Goal of the exercise: Transcribe each entry exactly; skip the images.

Raw data:
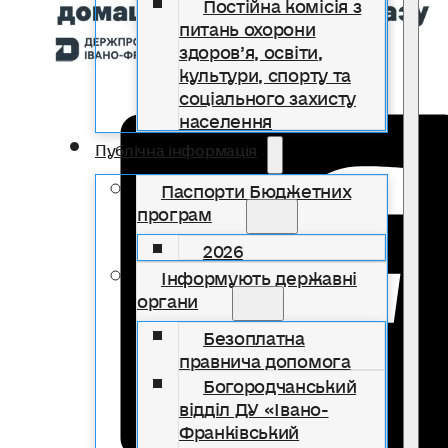
Постійна комісія з
питань охорони
здоров’я, освіти,
культури, спорту та
соціального захисту
населення
Публічна інформація
Паспорти Бюджетних
програм
2026
Інформують державні
органи
Безоплатна
правнича допомога
Богородчанський
відділ ДУ «Івано-
Франківський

Answer:
Постійна комісія з
питань охорони
здоров’я, освіти,
культури, спорту та
соціального захисту
населення
Публічна інформація
Паспорти Бюджетних
програм
2026
Інформують державні
органи
Безоплатна
правнича допомога
Богородчанський
відділ ДУ «Івано-
Франківський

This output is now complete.